● DATA FOR THIS TASK:
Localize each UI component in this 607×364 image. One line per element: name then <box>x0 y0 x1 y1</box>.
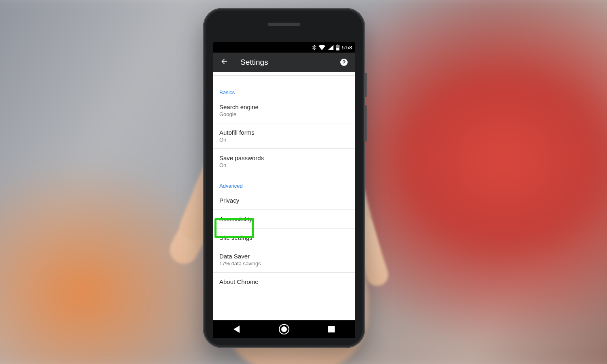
help-icon: ? <box>340 59 348 66</box>
wifi-icon <box>318 45 325 50</box>
item-label: Accessibility <box>219 216 349 222</box>
item-label: Save passwords <box>219 154 349 161</box>
back-button[interactable] <box>219 57 230 68</box>
phone-earpiece <box>268 23 300 26</box>
square-recents-icon <box>328 326 335 332</box>
nav-back-button[interactable] <box>228 320 246 338</box>
nav-recents-button[interactable] <box>323 320 340 338</box>
item-privacy[interactable]: Privacy <box>213 191 355 210</box>
item-about-chrome[interactable]: About Chrome <box>213 273 355 291</box>
item-label: Privacy <box>219 197 349 204</box>
circle-home-icon <box>279 324 289 334</box>
partial-previous-item <box>213 72 355 76</box>
item-value: 17% data savings <box>219 260 349 267</box>
item-data-saver[interactable]: Data Saver 17% data savings <box>213 247 355 273</box>
item-label: Site settings <box>219 234 349 241</box>
settings-list: Basics Search engine Google Autofill for… <box>213 72 355 320</box>
triangle-back-icon <box>233 326 240 333</box>
svg-rect-0 <box>336 48 339 50</box>
battery-icon <box>336 44 340 51</box>
help-button[interactable]: ? <box>338 57 350 68</box>
item-label: About Chrome <box>219 278 349 285</box>
item-value: Google <box>219 111 349 117</box>
section-header-advanced: Advanced <box>213 174 355 191</box>
android-nav-bar <box>213 320 355 338</box>
item-label: Data Saver <box>219 253 349 260</box>
cell-signal-icon <box>328 45 333 50</box>
item-label: Autofill forms <box>219 129 349 136</box>
phone-frame: 5:58 Settings ? Basics Search engine Goo… <box>203 8 365 348</box>
page-title: Settings <box>240 58 268 67</box>
phone-side-button <box>365 105 367 142</box>
status-bar: 5:58 <box>213 42 355 53</box>
bluetooth-icon <box>312 44 316 51</box>
item-search-engine[interactable]: Search engine Google <box>213 98 355 123</box>
item-autofill-forms[interactable]: Autofill forms On <box>213 123 355 149</box>
item-label: Search engine <box>219 104 349 110</box>
app-bar: Settings ? <box>213 53 355 72</box>
item-accessibility[interactable]: Accessibility <box>213 210 355 229</box>
section-header-basics: Basics <box>213 76 355 98</box>
clock: 5:58 <box>342 44 352 51</box>
phone-side-button <box>365 73 367 97</box>
nav-home-button[interactable] <box>275 320 293 338</box>
item-site-settings[interactable]: Site settings <box>213 229 355 247</box>
item-save-passwords[interactable]: Save passwords On <box>213 149 355 174</box>
item-value: On <box>219 162 349 168</box>
arrow-left-icon <box>220 57 228 67</box>
item-value: On <box>219 137 349 143</box>
phone-screen: 5:58 Settings ? Basics Search engine Goo… <box>213 42 355 338</box>
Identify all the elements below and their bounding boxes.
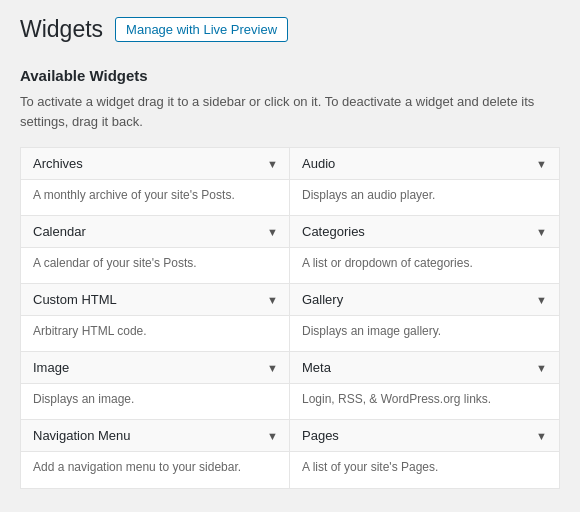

● TASK GOAL:
The whole listing should be restated word for word, with no pictures.

● SOLUTION:
Localize each UI component in this 607×364 image. One line per element: name then <box>x0 y0 x1 y1</box>.
help-icon: ? <box>340 59 348 66</box>
wifi-icon <box>318 45 325 50</box>
item-label: Accessibility <box>219 216 349 222</box>
item-label: Save passwords <box>219 154 349 161</box>
back-button[interactable] <box>219 57 230 68</box>
phone-earpiece <box>268 23 300 26</box>
square-recents-icon <box>328 326 335 332</box>
nav-back-button[interactable] <box>228 320 246 338</box>
nav-recents-button[interactable] <box>323 320 340 338</box>
item-privacy[interactable]: Privacy <box>213 191 355 210</box>
item-about-chrome[interactable]: About Chrome <box>213 273 355 291</box>
item-label: Privacy <box>219 197 349 204</box>
circle-home-icon <box>279 324 289 334</box>
partial-previous-item <box>213 72 355 76</box>
item-value: 17% data savings <box>219 260 349 267</box>
item-data-saver[interactable]: Data Saver 17% data savings <box>213 247 355 273</box>
item-label: Site settings <box>219 234 349 241</box>
settings-list: Basics Search engine Google Autofill for… <box>213 72 355 320</box>
triangle-back-icon <box>233 326 240 333</box>
svg-rect-0 <box>336 48 339 50</box>
battery-icon <box>336 44 340 51</box>
help-button[interactable]: ? <box>338 57 350 68</box>
item-label: About Chrome <box>219 278 349 285</box>
item-value: Google <box>219 111 349 117</box>
section-header-advanced: Advanced <box>213 174 355 191</box>
android-nav-bar <box>213 320 355 338</box>
item-label: Data Saver <box>219 253 349 260</box>
cell-signal-icon <box>328 45 333 50</box>
item-label: Autofill forms <box>219 129 349 136</box>
phone-frame: 5:58 Settings ? Basics Search engine Goo… <box>203 8 365 348</box>
page-title: Settings <box>240 58 268 67</box>
phone-side-button <box>365 105 367 142</box>
status-bar: 5:58 <box>213 42 355 53</box>
bluetooth-icon <box>312 44 316 51</box>
item-search-engine[interactable]: Search engine Google <box>213 98 355 123</box>
item-autofill-forms[interactable]: Autofill forms On <box>213 123 355 149</box>
item-label: Search engine <box>219 104 349 110</box>
app-bar: Settings ? <box>213 53 355 72</box>
item-accessibility[interactable]: Accessibility <box>213 210 355 229</box>
section-header-basics: Basics <box>213 76 355 98</box>
clock: 5:58 <box>342 44 352 51</box>
phone-side-button <box>365 73 367 97</box>
nav-home-button[interactable] <box>275 320 293 338</box>
item-site-settings[interactable]: Site settings <box>213 229 355 247</box>
item-save-passwords[interactable]: Save passwords On <box>213 149 355 174</box>
item-value: On <box>219 162 349 168</box>
arrow-left-icon <box>220 57 228 67</box>
item-value: On <box>219 137 349 143</box>
phone-screen: 5:58 Settings ? Basics Search engine Goo… <box>213 42 355 338</box>
Identify all the elements below and their bounding boxes.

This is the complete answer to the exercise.